AACI’s oncology workforce efforts are linked in part to its membership in the Institute of Medicine’s National Cancer Policy Forum (NCPF). AACI participated in a NCPF workshop that resulted in the publication of, “Ensuring Quality Cancer Care through the Oncology Workforce: Sustaining Care in the 21st Century”. AACI has also partnered with C-Change, an AACI Sustaining Member, participating in a cancer workforce development forum as well as in discussions for the launch of the organization’s collaborative efforts for sustaining the cancer workforce.
In 2010, AACI compiled and disseminated a report describing 21 member centers’ efforts to enhance oncology workforce training, recruitment and retention, as well as related areas of activity such as new models of care, research support, and policy.
AACI will offer four Translational Cancer Research Fellowships in 2012. Each one-year $50,000 grant, will help to insure that qualified applicants receive research training and experience under the guidance of highly trained, well-respected researchers who have demonstrated success in their research field.
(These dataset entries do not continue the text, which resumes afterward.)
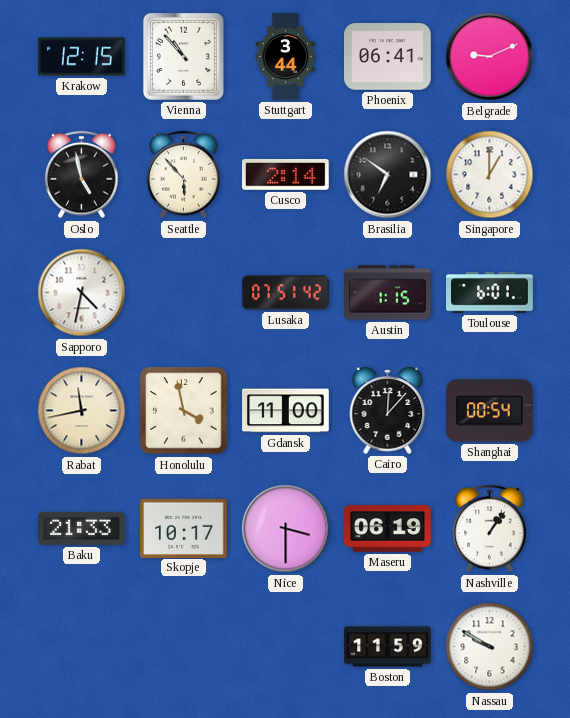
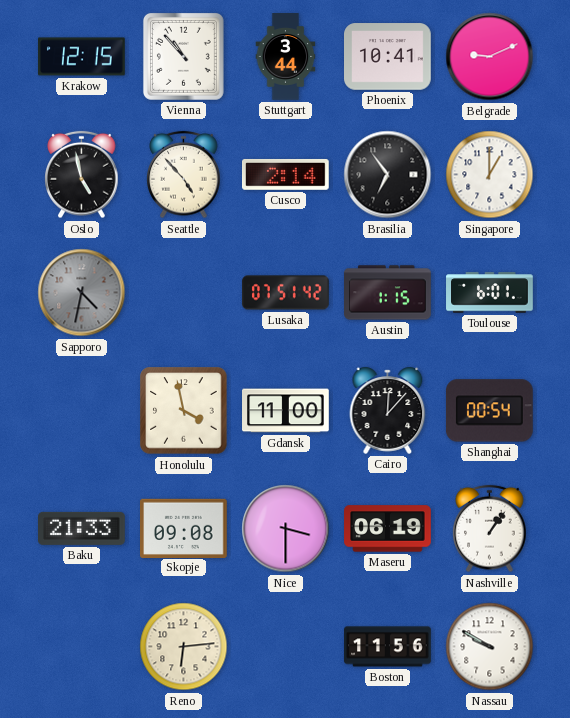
Phoenix: 06:41 -> 10:41
Seattle: 5:53 -> 4:53
Brasilia: 6:51 -> 6:54
Sapporo dial: white -> grey
Rabat: 11:43 -> none
Skopje: 10:17 -> 09:08
Reno: none -> 6:14
Boston: 11:59 -> 11:56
The fellowship will assist the trainee in becoming a high-caliber, productive, independent researcher with an enduring focus on the importance of translational research in relation to cancer.
Over the years AACI has facilitated mentorship of so-called “emerging centers”—those seeking NCI designation, and the additional funding attached to it--by the more established centers. Over the past decade a number of centers have gained NCI designation for their scientific excellence, including the Medical University of South Carolina Hollings Cancer Center, The Dan L. Duncan Cancer Center at Baylor College of Medicine, Simmons Comprehensive Cancer Center, in Dallas, Texas, Winship Cancer Institute of Emory University, in Atlanta, Georgia, and the University of Maryland Greenebaum Cancer Center.